(Task brief)
As the answer, give a copy of each line below that includes the word "SINH".

=== Records for the task ===

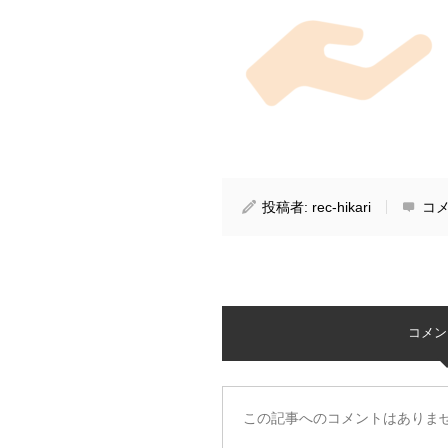
投稿者:
rec-hikari
コメ
コメント 
この記事へのコメントはありま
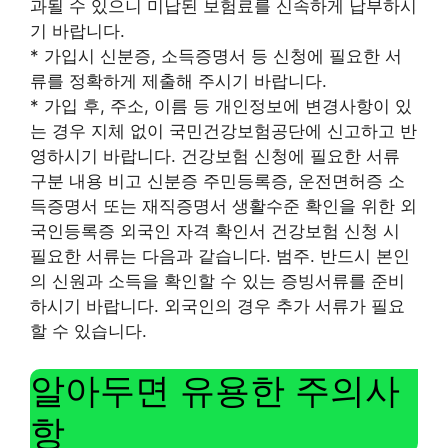
과될 수 있으니 미납된 보험료를 신속하게 납부하시
기 바랍니다.
* 가입시 신분증, 소득증명서 등 신청에 필요한 서
류를 정확하게 제출해 주시기 바랍니다.
* 가입 후, 주소, 이름 등 개인정보에 변경사항이 있
는 경우 지체 없이 국민건강보험공단에 신고하고 반
영하시기 바랍니다. 건강보험 신청에 필요한 서류
구분 내용 비고 신분증 주민등록증, 운전면허증 소
득증명서 또는 재직증명서 생활수준 확인을 위한 외
국인등록증 외국인 자격 확인서 건강보험 신청 시
필요한 서류는 다음과 같습니다. 범주. 반드시 본인
의 신원과 소득을 확인할 수 있는 증빙서류를 준비
하시기 바랍니다. 외국인의 경우 추가 서류가 필요
할 수 있습니다.
알아두면 유용한 주의사
항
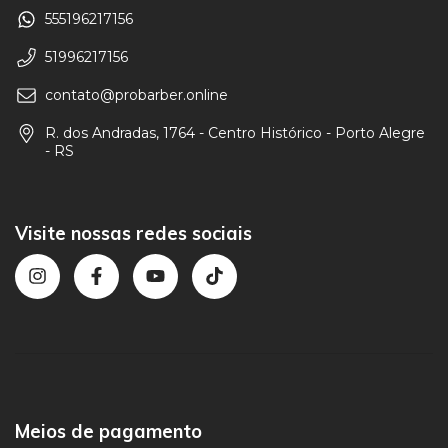
555196217156
51996217156
contato@probarber.online
R. dos Andradas, 1764 - Centro Histórico - Porto Alegre
- RS
Visite nossas redes sociais
Meios de pagamento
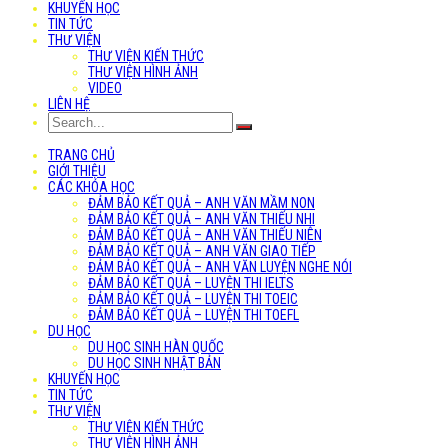
KHUYẾN HỌC
TIN TỨC
THƯ VIỆN
THƯ VIỆN KIẾN THỨC
THƯ VIỆN HÌNH ẢNH
VIDEO
LIÊN HỆ
TRANG CHỦ
GIỚI THIỆU
CÁC KHÓA HỌC
ĐẢM BẢO KẾT QUẢ – ANH VĂN MẦM NON
ĐẢM BẢO KẾT QUẢ – ANH VĂN THIẾU NHI
ĐẢM BẢO KẾT QUẢ – ANH VĂN THIẾU NIÊN
ĐẢM BẢO KẾT QUẢ – ANH VĂN GIAO TIẾP
ĐẢM BẢO KẾT QUẢ – ANH VĂN LUYỆN NGHE NÓI
ĐẢM BẢO KẾT QUẢ – LUYỆN THI IELTS
ĐẢM BẢO KẾT QUẢ – LUYỆN THI TOEIC
ĐẢM BẢO KẾT QUẢ – LUYỆN THI TOEFL
DU HỌC
DU HỌC SINH HÀN QUỐC
DU HỌC SINH NHẬT BẢN
KHUYẾN HỌC
TIN TỨC
THƯ VIỆN
THƯ VIỆN KIẾN THỨC
THƯ VIỆN HÌNH ẢNH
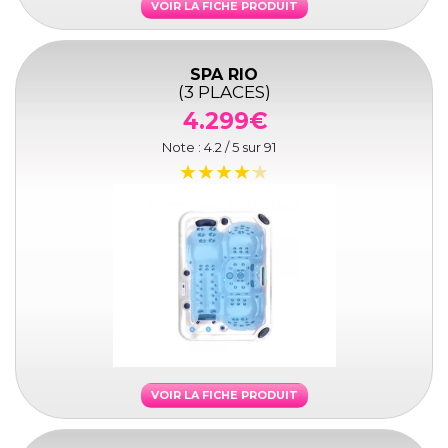
VOIR LA FICHE PRODUIT
SPA RIO
(3 PLACES)
4.299€
Note :
4.2
/ 5 sur
91
VOIR LA FICHE PRODUIT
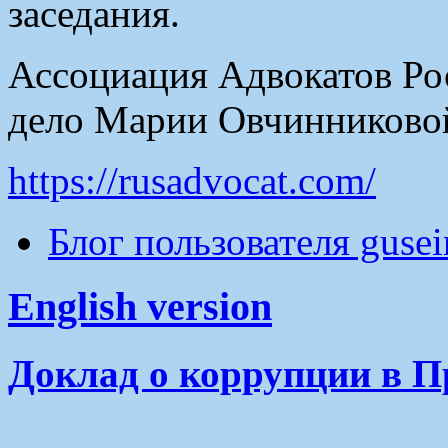
заседания.
Ассоциация Адвокатов Рос
дело Марии Овчинниковой
https://rusadvocat.com/
Блог пользователя guse
English version
Доклад о коррупции в П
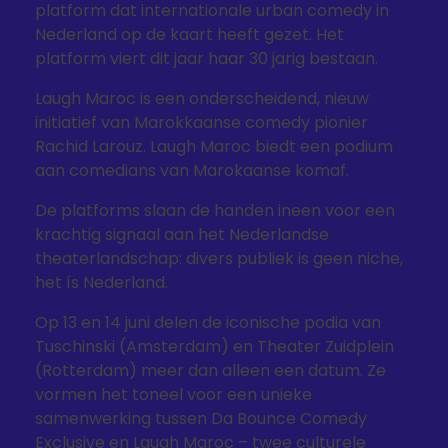
platform dat internationale urban comedy in
Nederland op de kaart heeft gezet. Het
platform viert dit jaar haar 30 jarig bestaan.
Laugh Maroc is een onderscheidend, nieuw
initiatief van Marokkaanse comedy pionier
Rachid Larouz. Laugh Maroc biedt een podium
aan comedians van Marokaanse komaf.
De platforms slaan de handen ineen voor een
krachtig signaal aan het Nederlandse
theaterlandschap: divers publiek is geen niche,
het ís Nederland.
Op 13 en 14 juni delen de iconische podia van
Tuschinski (Amsterdam) en Theater Zuidplein
(Rotterdam) meer dan alleen een datum. Ze
vormen het toneel voor een unieke
samenwerking tussen Da Bounce Comedy
Exclusive en Laugh Maroc – twee culturele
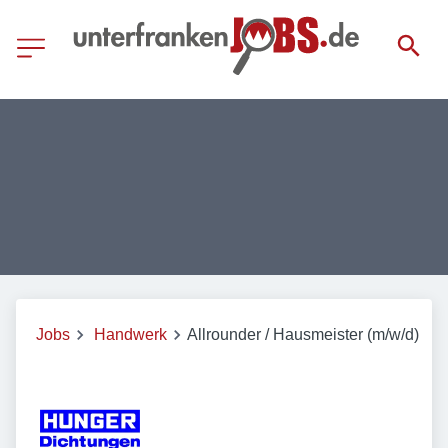
Jobs
Handwerk
Allrounder / Hausmeister (m/w/d)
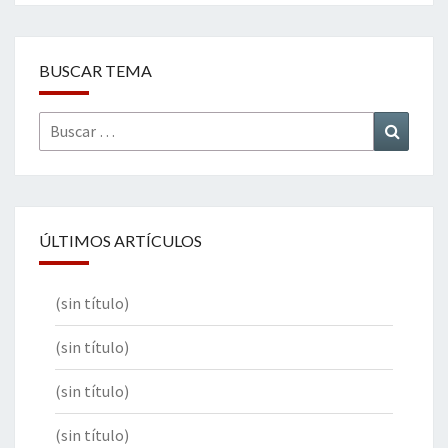
BUSCAR TEMA
Buscar
Buscar
por:
ÚLTIMOS ARTÍCULOS
(sin título)
(sin título)
(sin título)
(sin título)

===

(Exercise response)
DU HỌC SINH HÀN QUỐC
DU HỌC SINH NHẬT BẢN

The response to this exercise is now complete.